Report investigates importance of food hygiene ratings for consumers
Although consumers typically associate food hygiene ratings with the hospitality sector, 57 percent of the report respondents said they expect food producers to have scores, as well as 24 percent expecting ratings for farmers and growers.
A new report from food industry insurer, NFU Mutual, has shown that more than 52,000 businesses in England, Wales and Northern Ireland could be faced with losing over a third of business, as 34 percent of people would turn away from premises displaying a food hygiene rating of three or less.
The report also suggested that public awareness of food-related illnesses is extremely high. 90 percent of consumers were aware of salmonella being an issue for food producers, 86 percent recognised E. coli and 68 percent recognised listeria. Six percent of respondents failed to identify any illnesses at all.
NFU Mutual’s research also found that restaurants rated three and below could already be losing out on possible income, as the public are reportedly willing to spend on average £8 more (nearly double) on a meal at a restaurant rated five (£17.31 vs. £8.97).

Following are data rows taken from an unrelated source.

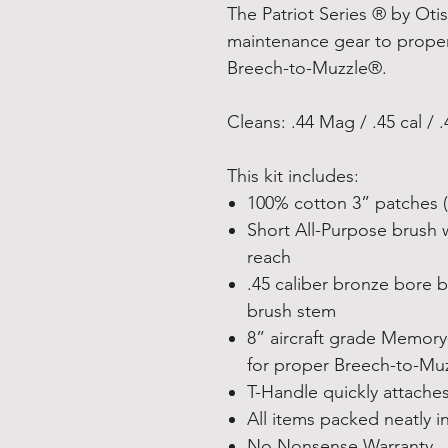
The Patriot Series ® by Otis
maintenance gear to properl
Breech-to-Muzzle®.
Cleans: .44 Mag / .45 cal / .4
This kit includes:
100% cotton 3” patches (
Short All-Purpose brush 
reach
.45 caliber bronze bore 
brush stem
8” aircraft grade Memory-
for proper Breech-to-Mu
T-Handle quickly attache
All items packed neatly i
No Nonsense Warranty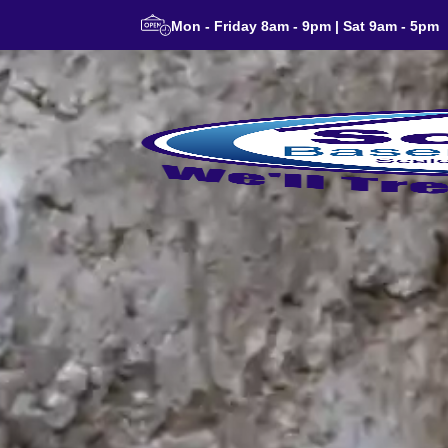
Mon - Friday 8am - 9pm | Sat 9am - 5pm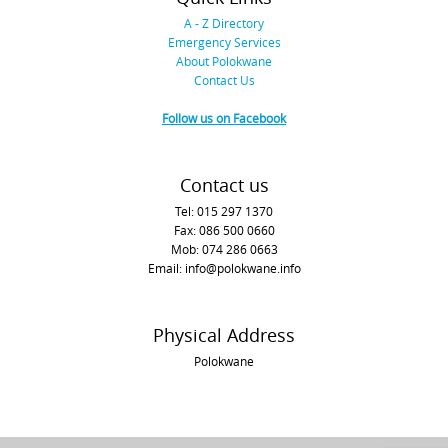
A - Z Directory
Emergency Services
About Polokwane
Contact Us
Follow us on Facebook
Contact us
Tel: 015 297 1370
Fax: 086 500 0660
Mob: 074 286 0663
Email: info@polokwane.info
Physical Address
Polokwane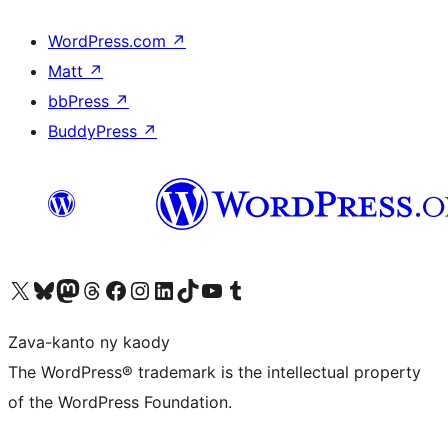
WordPress.com
↗
Matt
↗
bbPress
↗
BuddyPress
↗
Tsidiho ny kaonty X (twitter fahiny)
Visit our Bluesky account
Tsidiho ny kaonty Mastodon antsika
Visit our Threads account
Tsidiho ny pejy facebook
Tsidiho ny kaonty Instagram
Tsidiho ny Linkedin
Visit our TikTok account
Tsidiho ny Youtube
Visit our Tumblr account
Zava-kanto ny kaody
The WordPress® trademark is the intellectual property
of the WordPress Foundation.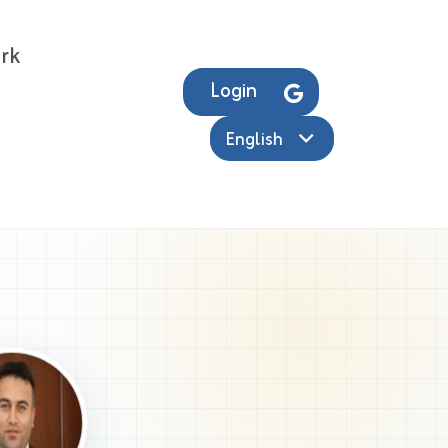
rk
Login
English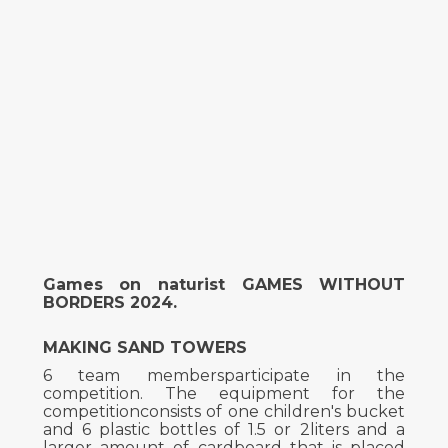
Games on naturist GAMES WITHOUT
BORDERS 2024.
MAKING SAND TOWERS
6 team membersparticipate in the
competition. The equipment for the
competitionconsists of one children's bucket
and 6 plastic bottles of 1.5 or 2liters and a
larger amount of cardboard that is placed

However, according to report, consumers are currently less likely to seek food hygiene scores for a producer, with seven percent saying they would actively check these scores, compared to the 55 percent checking takeaway ratings and 54 percent checking restaurant ratings.
NFU Mutual’s research showed that proposals from the Food Standards Agency to make hygiene stickers mandatory for manufacturers and producers has gained support from consumers in recent years, with 91 percent stating they were in favour of the rule in 2019 compared with 88 percent when consumers were surveyed for the 2017 report.
“When even the biggest food businesses in the UK are struggling with allergens and labelling, the pressure is on for companies of all sizes to make safety and hygiene a priority. Amidst the challenges currently facing the food industry, the findings show how important hygiene is to the public and how the impact can span across the supply chain,” said Darren Seward, Food and Drink Manufacturing Sector Specialist at NFU Mutual.